The question members will decide in the ratification vote is whether the salary increases, retroactive pay, and structural changes won in this contract — entirely because of union power —are enough to accept the agreement rather than plan for a strike. The union’s elected delegates strongly believe they are.

The initial reaction from union members to the contract has been overwhelmingly positive, but there are also dissenting voices. A group of adjuncts have organized a “vote no” campaign. Even though the biggest gains in the contract were made for adjuncts, the conditions of adjunct work remain atrocious, especially for the several thousand who rely on their work at CUNY for their entire income.

They are right that their conditions must be changed, and that allowing substandard wages for part-time faculty members depresses the salaries of all. Inch by inch, PSC contracts are remaking their conditions, but incremental change will not be enough. Radical change in the system of cheap academic labor at CUNY is likely to take a combination of legislative action, job action, and a movement in the streets. The campaign for this contract at last positions us to take that step.

In this round of bargaining, we had to concede to management demands of increasing the number of non-tenure positions and the amount of discretionary salary raises. In both cases, what we agreed to was much less than what was demanded of us. The management demands gave us clear insight into their vision of the university, of what we must struggle against. Conversely, every bit of the structural changes we instituted challenges their agenda.

They conclude:

No single contract or contract campaign can reverse austerity and an economy structured by racism. Contract battles should be always be aligned to larger movements for a shift of economic and political power in favor of weaker sections, and accepted or rejected on the ground of whether they are consistent with the larger vision.

What is important for the union now is to build on the power we created. It is clear from management’s demands that larger battles about academic labor lie ahead. Their vision is of a university with a huge contingent workforce and a few well-paid “stars.” Ours is of university “for the people” in which all workers have the security and pay to do the work we love — and in which the astonishing potential of our students can be realized.

Check out the entire essay at https://www.jacobinmag.com/2016/07/cuny-psc-strike-contract-adjuncts-cuomo-funding/

5 thoughts on “Demand and Compromise at CUNY

  1. Will Academe interview or quote proponents of the “No!” campaign, too?

    Just to summarize, our union leaders say they are fighting against the CUNY agenda “inch by inch.” We say this contract “inches” in the wrong direction.

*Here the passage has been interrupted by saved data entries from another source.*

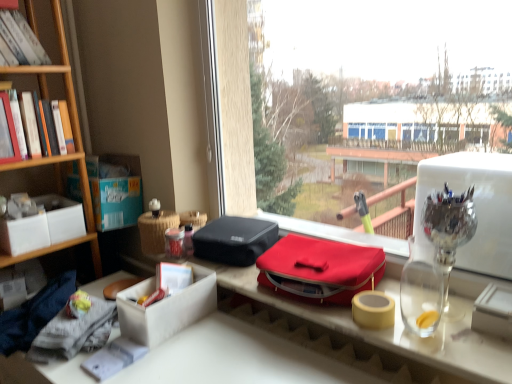 What is the approximate height of white matte box at left?

white matte box at left is 13.65 centimeters in height.

What do you see at coordinates (373, 310) in the screenshot?
I see `yellow matte adhesive tape at right` at bounding box center [373, 310].

Where is `yellow matte adhesive tape at right`? This screenshot has height=384, width=512. yellow matte adhesive tape at right is located at coordinates (373, 310).

Where is `transparent glass pen holder at upper right`? The height and width of the screenshot is (384, 512). transparent glass pen holder at upper right is located at coordinates (449, 232).

Locate an element on the screen. Image resolution: width=512 pixels, height=384 pixels. matte red lunch box at center is located at coordinates (320, 269).

Measure the distance between transparent glass window at center and camera.

7.13 feet.

Find the location of a particular element. transparent glass window at center is located at coordinates (403, 137).

The image size is (512, 384). What do you see at coordinates (115, 191) in the screenshot?
I see `cardboard box at left` at bounding box center [115, 191].

Locate an element on the screen. The image size is (512, 384). hardcover book at left is located at coordinates (45, 158).

From a real-world perspective, who is located higher, hardcover book at left or transparent glass pen holder at upper right?

In real-world perspective, hardcover book at left is above.

Is hardcover book at left to the left of transparent glass pen holder at upper right from the viewer's perspective?

Correct, you'll find hardcover book at left to the left of transparent glass pen holder at upper right.

Is hardcover book at left in contact with transparent glass pen holder at upper right?

No, hardcover book at left is not next to transparent glass pen holder at upper right.

Is point (41, 160) closer to camera compared to point (426, 222)?

No, it is behind (426, 222).

Is transparent glass pen holder at upper right further to the viewer compared to hardcover book at left?

No, it is in front of hardcover book at left.

Based on their sizes in the image, would you say transparent glass pen holder at upper right is bigger or smaller than hardcover book at left?

transparent glass pen holder at upper right is bigger than hardcover book at left.

Can you confirm if transparent glass pen holder at upper right is taller than hardcover book at left?

Yes.

Which is correct: transparent glass pen holder at upper right is inside hardcover book at left, or outside of it?

transparent glass pen holder at upper right is located beyond the bounds of hardcover book at left.

Can you tell me how much white cardboard box at center and transparent glass window at center differ in facing direction?

They differ by 0.0278 degrees in their facing directions.

Is white cardboard box at center behind transparent glass window at center?

That is False.

Is white cardboard box at center at the right side of transparent glass window at center?

No.

From a real-world perspective, is white cardboard box at center under transparent glass window at center?

Yes.

Is yellow matte adhesive tape at right outside of hardcover book at left?

yellow matte adhesive tape at right is positioned outside hardcover book at left.

Considering the relative positions of yellow matte adhesive tape at right and hardcover book at left in the image provided, is yellow matte adhesive tape at right to the left of hardcover book at left from the viewer's perspective?

In fact, yellow matte adhesive tape at right is to the right of hardcover book at left.

Does yellow matte adhesive tape at right touch hardcover book at left?

yellow matte adhesive tape at right and hardcover book at left are not in contact.

From the image's perspective, who appears lower, yellow matte adhesive tape at right or hardcover book at left?

yellow matte adhesive tape at right is shown below in the image.

Is transparent glass window at center further to the viewer compared to white matte box at left?

No, it is in front of white matte box at left.

Is transparent glass window at center taller than white matte box at left?

Yes.

Considering the sizes of objects transparent glass window at center and white matte box at left in the image provided, who is smaller, transparent glass window at center or white matte box at left?

Smaller between the two is white matte box at left.

Who is taller, transparent glass pen holder at upper right or white cardboard box at center?

transparent glass pen holder at upper right is taller.

Based on their sizes in the image, would you say transparent glass pen holder at upper right is bigger or smaller than white cardboard box at center?

Considering their sizes, transparent glass pen holder at upper right takes up less space than white cardboard box at center.

From a real-world perspective, between transparent glass pen holder at upper right and white cardboard box at center, who is vertically lower?

From a 3D spatial view, white cardboard box at center is below.

Is transparent glass pen holder at upper right completely or partially outside of white cardboard box at center?

Indeed, transparent glass pen holder at upper right is completely outside white cardboard box at center.

Considering the sizes of objects white cardboard box at center and yellow matte adhesive tape at right in the image provided, who is bigger, white cardboard box at center or yellow matte adhesive tape at right?

With larger size is white cardboard box at center.

Which object is further away from the camera taking this photo, white cardboard box at center or yellow matte adhesive tape at right?

yellow matte adhesive tape at right is behind.

Does white cardboard box at center turn towards yellow matte adhesive tape at right?

No.

Considering the relative positions of white cardboard box at center and yellow matte adhesive tape at right in the image provided, is white cardboard box at center to the left or to the right of yellow matte adhesive tape at right?

Clearly, white cardboard box at center is on the left of yellow matte adhesive tape at right in the image.

This screenshot has height=384, width=512. Find the location of `book on the left of transparent glass pen holder at upper right`. book on the left of transparent glass pen holder at upper right is located at coordinates (45, 158).

At what (x,y) coordinates should I click in order to perform the action: click on glass vase on the right side of hardcover book at left. Please return your answer as a coordinate pair (x, y). Looking at the image, I should click on (449, 232).

Consider the image. Considering their positions, is matte red lunch box at center positioned closer to white matte box at left than transparent glass pen holder at upper right?

matte red lunch box at center lies closer to white matte box at left than the other object.

Based on the photo, looking at the image, which one is located closer to white matte box at left, cardboard box at left or white cardboard box at center?

Among the two, cardboard box at left is located nearer to white matte box at left.

Estimate the real-world distances between objects in this image. Which object is closer to yellow matte adhesive tape at right, hardcover book at left or transparent glass window at center?

hardcover book at left.

From the image, which object appears to be nearer to yellow matte adhesive tape at right, transparent glass window at center or white cardboard box at center?

white cardboard box at center is closer to yellow matte adhesive tape at right.

When comparing their distances from white matte box at left, does hardcover book at left or transparent glass pen holder at upper right seem further?

Based on the image, transparent glass pen holder at upper right appears to be further to white matte box at left.

Based on their spatial positions, is matte red lunch box at center or white matte box at left further from white cardboard box at center?

Among the two, white matte box at left is located further to white cardboard box at center.

Estimate the real-world distances between objects in this image. Which object is closer to transparent glass window at center, cardboard box at left or yellow matte adhesive tape at right?

cardboard box at left lies closer to transparent glass window at center than the other object.

From the image, which object appears to be farther from white matte box at left, white cardboard box at center or transparent glass pen holder at upper right?

Among the two, transparent glass pen holder at upper right is located further to white matte box at left.

Where is `table between hardcover book at left and transparent glass window at center in the horizontal direction`? The image size is (512, 384). table between hardcover book at left and transparent glass window at center in the horizontal direction is located at coordinates (397, 324).

At what (x,y) coordinates should I click in order to perform the action: click on window situated between hardcover book at left and transparent glass pen holder at upper right from left to right. Please return your answer as a coordinate pair (x, y). The image size is (512, 384). Looking at the image, I should click on (403, 137).

Locate an element on the screen. The height and width of the screenshot is (384, 512). lunch box situated between white matte box at left and transparent glass window at center from left to right is located at coordinates (320, 269).

Identify the location of table located between white matte box at left and transparent glass window at center in the left-right direction. (397, 324). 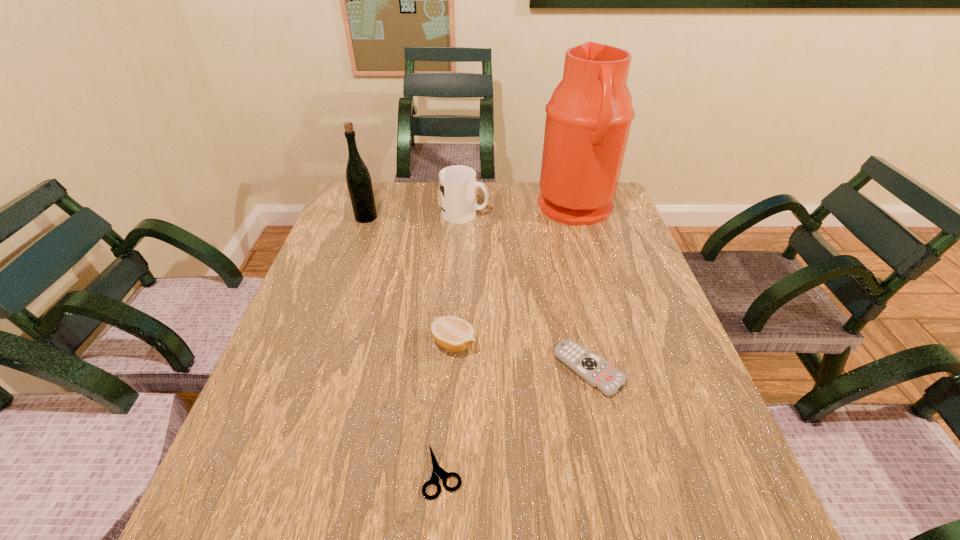 You are a GUI agent. You are given a task and a screenshot of the screen. Output one action in this format:
    pyautogui.click(x=<x>, y=<y>)
    Task: Click on the tallest object
    The width and height of the screenshot is (960, 540).
    Given the screenshot: What is the action you would take?
    pyautogui.click(x=588, y=118)

Locate an element on the screen. Image resolution: width=960 pixels, height=540 pixels. beer bottle is located at coordinates tap(359, 183).

The image size is (960, 540). Find the location of `the fifth shortest object`. the fifth shortest object is located at coordinates (359, 183).

Find the location of a particular element. This screenshot has height=540, width=960. mug is located at coordinates (458, 184).

Image resolution: width=960 pixels, height=540 pixels. I want to click on the third shortest object, so coord(454,334).

Where is `remote control`? remote control is located at coordinates (597, 372).

You are a GUI agent. You are given a task and a screenshot of the screen. Output one action in this format:
    pyautogui.click(x=<x>, y=<y>)
    Task: Click on the shears
    Image resolution: width=960 pixels, height=540 pixels.
    Given the screenshot: What is the action you would take?
    pyautogui.click(x=438, y=472)

At what (x,y) coordinates should I click in order to perform the action: click on the shortest object. Please return your answer as a coordinate pair (x, y). Looking at the image, I should click on (438, 472).

The width and height of the screenshot is (960, 540). I want to click on free point located 0.050m from the spout of the tallest object, so click(521, 209).

Locate an element on the screen. The height and width of the screenshot is (540, 960). free spot located from the spout of the tallest object is located at coordinates (499, 209). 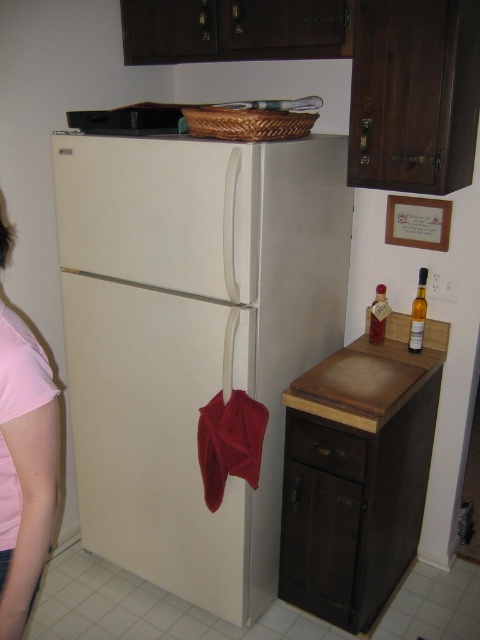 Looking at this image, you are trying to reach the yellow glass bottle at right on the countertop but there is a brown wood drawer at lower center in the way. Can you move the drawer to the side to access the bottle?

The brown wood drawer at lower center is shorter than the yellow glass bottle at right, so you can move the drawer to the side to access the bottle since its height is less than the bottle.

You are organizing a drawer and need to place the pink fabric shirt at left and the yellow glass bottle at right. Which item requires more space in the drawer?

The pink fabric shirt at left requires more space in the drawer because it is bigger than the yellow glass bottle at right.

You are in a kitchen and need to place a small plant between the two points labeled point (x=322, y=164) and point (x=372, y=317). Which point should the plant be closer to?

The plant should be closer to point (x=322, y=164) because it is in front of point (x=372, y=317). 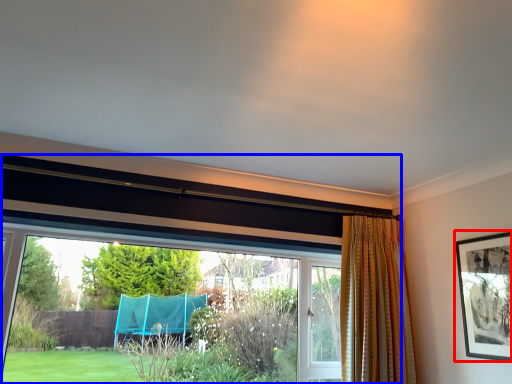 Question: Which object appears farthest to the camera in this image, picture frame (highlighted by a red box) or window (highlighted by a blue box)?

Choices:
 (A) picture frame
 (B) window

Answer: (A) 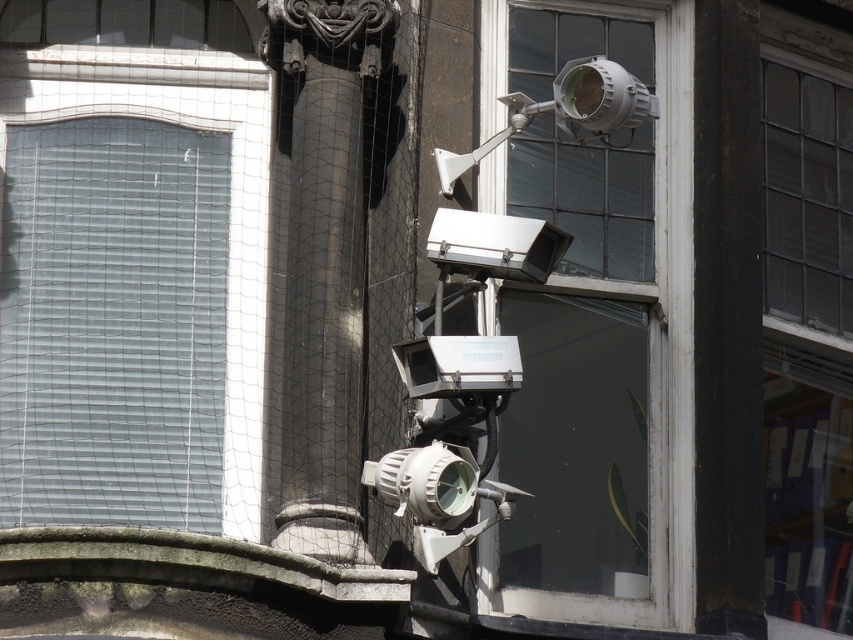 Question: Considering the relative positions of clear glass window at center and white plastic video camera at center in the image provided, where is clear glass window at center located with respect to white plastic video camera at center?

Choices:
 (A) right
 (B) left

Answer: (A)

Question: Which object appears closest to the camera in this image?

Choices:
 (A) white plastic video camera at center
 (B) matte white security camera at upper center
 (C) clear glass window at center

Answer: (A)

Question: Is white plastic video camera at center above matte white security camera at upper center?

Choices:
 (A) no
 (B) yes

Answer: (A)

Question: Can you confirm if clear glass window at center is wider than white plastic video camera at center?

Choices:
 (A) yes
 (B) no

Answer: (A)

Question: Among these objects, which one is nearest to the camera?

Choices:
 (A) matte white security camera at upper center
 (B) clear glass window at center
 (C) white plastic video camera at center

Answer: (C)

Question: Which object is farther from the camera taking this photo?

Choices:
 (A) matte white security camera at upper center
 (B) white plastic video camera at center

Answer: (A) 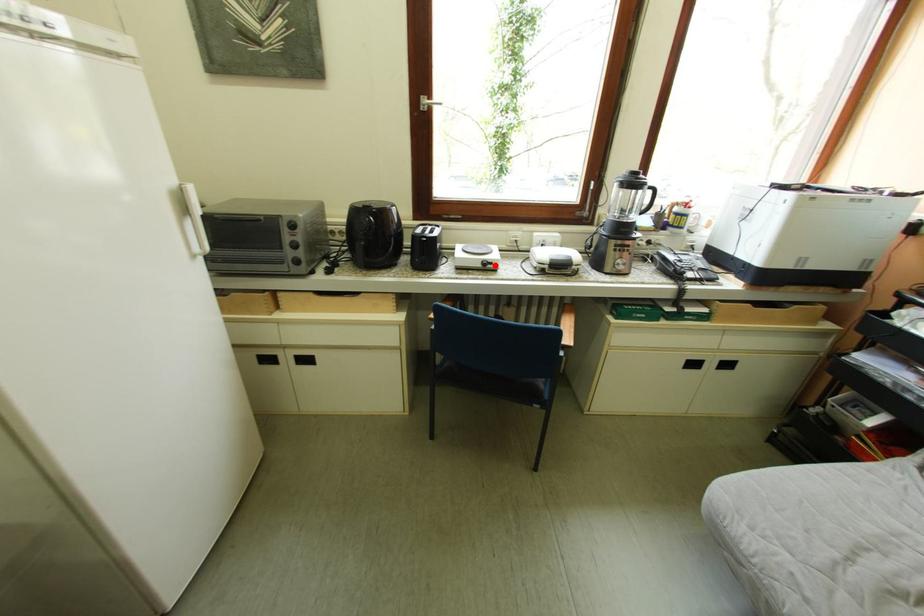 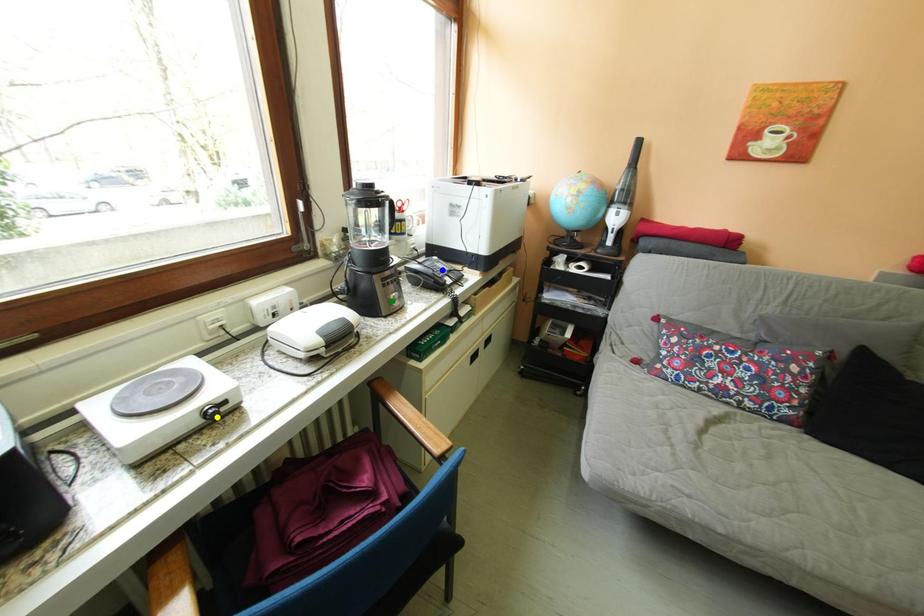 Question: I am providing you with two images of the same scene from different viewpoints. A red point is marked on the first image. You are given multiple points on the second image. Which spot in image 2 lines up with the point in image 1?

Choices:
 (A) green point
 (B) yellow point
 (C) blue point

Answer: (B) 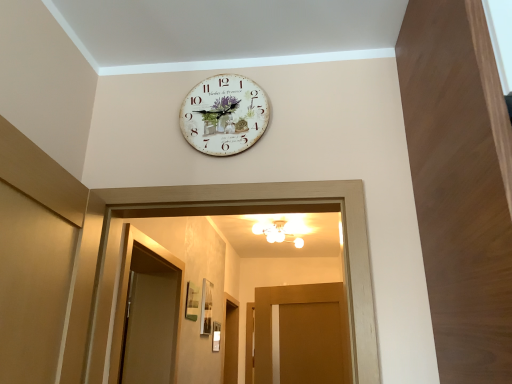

By awarding the salary increases only as an across the board percentage increase, they widen the wage gap between tenure track and adjunct faculty because 10% of a high salary is a lot more than 10% of a low salary. Think “them that’s got shall get.” Full-time faculty also got a type of salary increase with the promise of a reduced workload. And most adjuncts got absolutely no improvement in job security, the only thing the union actually tried to win for adjuncts in this contract despite previous commitments to do more.

    What really hurts is that any hope for adjuncts recouping a bit through retroactive “equity increases” in pay back to 2010 was thrown out the window. We are supposed to accept that we taught for the last 6 years for a little over $3000 per course — even though our union officially said that the fair price should have been at least $5000.

    The contract is pretty obviously the result of a union governance structure in which adjunct faculty — the majority — are radically underrepresented. Of 27 members of the executive council, only 4-5 are adjuncts. The delegate assembly is even more skewed, for reasons too complicated to explain here. When the delegate assembly voted to accept the negotiated contract and send it on to the membership for ratification, the body who could vote, sitting in reserved seats in the middle, were mostly full-time faculty and full-time higher education officers. Most of the few adjuncts who could vote because they were delegates voted “No,” including the Vice President for Part-time Personnel. Most adjuncts couldn’t vote and stood or sat in the “peanut gallery” on both sides holding “No!” signs.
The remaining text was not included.